Para avaliar o impacto da pandemia no modelo de trabalho tradicional, a Boston Consulting Group (BCG) em parceria com a Microsoft inquiriu cerca de 1.500 gestores e 7.500 colaboradores, de 15 países europeus, dados que compilou no relatório “Remote Working and the Platform of the Future”.

Portugal também integrou a lista de países e uma das conclusões apuradas revela que o país estava abaixo da média europeia no que toca à adoção do trabalho remoto pré-pandemia de Covid-19. Apenas 12% do tempo trabalho era nesse modelo (contra uma média de 16%) e 79% dos trabalhadores não tiveram acesso a essa modalidade. Contudo, na fase de confinamento, as percentagens foram maiores que na média de tempo (66%), quer no número de trabalhadores (79%) com acesso a trabalho remoto.

De acordo com este estudo, o primeiro passo para uma plataforma de trabalho remoto robusto é a definição de como deve ser o trabalho remoto na empresa, uma tarefa critica uma vez que orientará a construção da plataforma.

Em segundo lugar, as empresas precisam de elaborar o modelo de trabalho remoto mais eficaz possível, visto que os gestores esperam que cerca de 47% dos colaboradores trabalhem parcialmente de casa nos próximos dois a três anos.
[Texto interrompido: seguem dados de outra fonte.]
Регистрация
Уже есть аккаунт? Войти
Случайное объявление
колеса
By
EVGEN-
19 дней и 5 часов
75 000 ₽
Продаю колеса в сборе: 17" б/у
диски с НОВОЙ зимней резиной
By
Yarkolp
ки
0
Em terceiro, também os estilos de liderança e a cultura organizacional precisam de adaptar-se à nova realidade. Ou seja, a liderança deve ser mais cuidada e atenta, baseada no desenvolvimento de uma gestão baseada na confiança, na produtividade e resultados.

Em quarto lugar, o relatório conclui que é necessário garantir que as práticas e rotinas empresariais estão adaptadas a esta nova realidade. As ferramentas de trabalho remoto devem combinar-se para criar um local de trabalho físico-digital único através do tempo e do espaço.

Ainda relativamente ao mercado nacional, Pedro Pereira, Managing Director & Partner da BCG Portugal e coautor do estudo, referiu que “os gestores esperam que o volume de trabalho remoto duplique, implicando que 25-30% do tempo trabalhado passe a ser remoto”. Acrescenta ainda que agora as empresas “preparam-se para lidar com um novo modelo de trabalho que será híbrido e que terá de coabitar com diferentes modelos, dependendo da função”. Em termos de benefícios o coautor do estudo refere que “mais de metade dos gestores esperam uma redução de custos devido à penetração de trabalho remoto no futuro, 43% esperam uma melhoria na proposta de valor que a empresa oferece ao colaborador e 42% esperam um aumento de produtividade.

Quanto aos riscos, “1 em 4 gestores refere que tem mais dificuldade em controlar e motivar produtividade à distância; cerca de 40% dos gestores acreditam que o trabalho dificulta o espírito de equipa e envolvimento e mais de metade dos trabalhadores acredita que manter a cultura organizacional é mais difícil no modelo remoto”.